I have been back in Istanbul for six days now–I landed the evening of the 13th, and it is now the evening of the 19th. It feels like waaaaaaaaaaaaaaaaaaaaaaaaaaaaaaaaaaaay longer has gone by.
Since I arrived, I have done the following things:
forgotten the turkish words for "yesterday" and "seven"
tasted homemade cider
was given a nice new jacket by Adair because he had a spare which someone had left in Turkey with him (and I had tragically forgotten my leather jacket in Boston)
walked home in a storm, got soaked
sang a song about crawdads with Fatih, the melancholy cider-maker and professional translator (both french and english to turkish) ("My mom teaches turkish and when she has a question about turkish, she comes to me. I’m word crazy.")

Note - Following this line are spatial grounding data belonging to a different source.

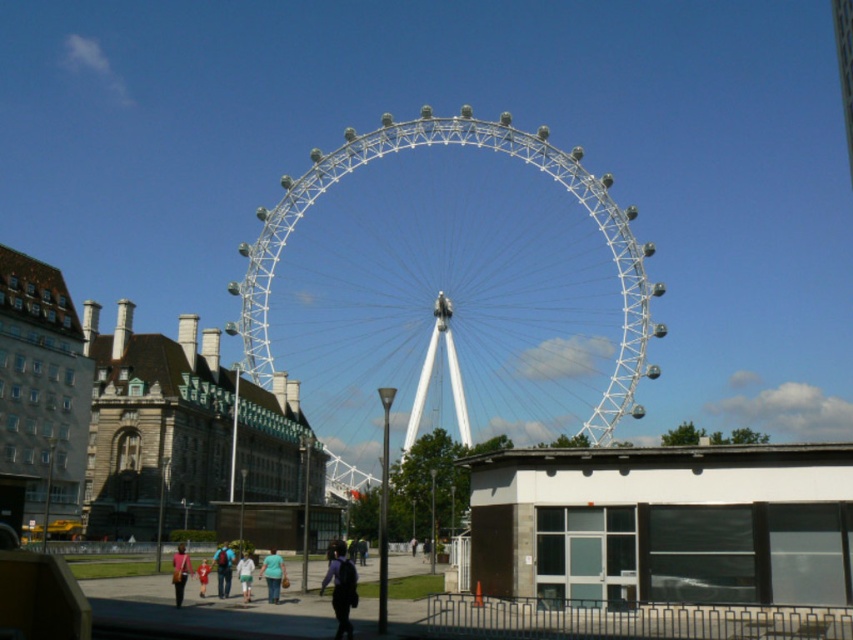 Can you confirm if white metallic ferris wheel at center is smaller than light blue jeans at center?

Incorrect, white metallic ferris wheel at center is not smaller in size than light blue jeans at center.

The image size is (853, 640). Describe the element at coordinates (480, 147) in the screenshot. I see `white metallic ferris wheel at center` at that location.

Which is in front, point (590, 432) or point (270, 554)?

Positioned in front is point (270, 554).

At what (x,y) coordinates should I click in order to perform the action: click on white metallic ferris wheel at center. Please return your answer as a coordinate pair (x, y). This screenshot has width=853, height=640. Looking at the image, I should click on (480, 147).

Who is positioned more to the right, matte pink backpack at lower left or red cotton shirt at lower center?

From the viewer's perspective, red cotton shirt at lower center appears more on the right side.

Which is in front, point (183, 589) or point (204, 577)?

Point (204, 577)

Locate an element on the screen. matte pink backpack at lower left is located at coordinates (180, 572).

Who is lower down, white metallic ferris wheel at center or dark blue backpack at lower center?

dark blue backpack at lower center

Is white metallic ferris wheel at center taller than dark blue backpack at lower center?

Yes, white metallic ferris wheel at center is taller than dark blue backpack at lower center.

Locate an element on the screen. white metallic ferris wheel at center is located at coordinates pos(480,147). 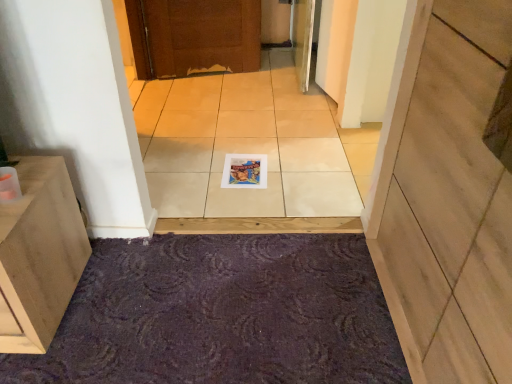 You are a GUI agent. You are given a task and a screenshot of the screen. Output one action in this format:
    pyautogui.click(x=<x>, y=<y>)
    Task: Click on the free space above purple textured bath mat at lower center (from a real-world perspective)
    
    Given the screenshot: What is the action you would take?
    pyautogui.click(x=194, y=311) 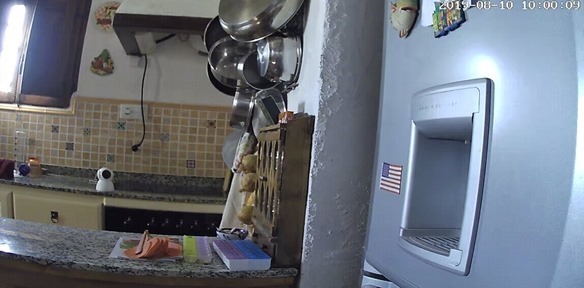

woken up to snowy istanbul
ate syrian food with orkun and jari
convinced orkun to try improv for the first time–he and jari went up together and they had the funniest scene of the night, a speed retelling of cinderella
got convinced to go to an audition, and got the part of Leo in "The Producers"
was offered freelance work at my old job when I saw my old boss at the pub
taught two private lessons to a nine-year old rich kid who doesn’t want to do his homework, and my job is to make him write adverbs in cursive and then we play soccer in his tiny room
ran into some french musicians whom jari knew and who were throwing a cultural convention at a hostel, and we offered to cater their first night’s event
schemed up a menu for 50 people with jari
negotiated with a cashier at BIM for the temporary use of a shopping cart to push ten kilos of vegetables around the street
got taught the Kurdish words for bread, almonds, cheese, apricots and olives by an old man in the cheese shop
forgotten the Kurdish words for almonds, cheese, apricots and olives (bread is naan, so that one was easy to remember)
made a curry in a giant vat in a hostel kitchen
helped jari make like 200 lime crab harissa briks (I was in charge of frying them, he in charge of folding the filling into phyllo dough)
met 40 people from all over the balkans and europe
played music with jari for 40 people all over the balkans and europe
spoken french, bosnian, turkish, and a little spanish with new people
It’s addictive, you know? This city. I’m glad I came back.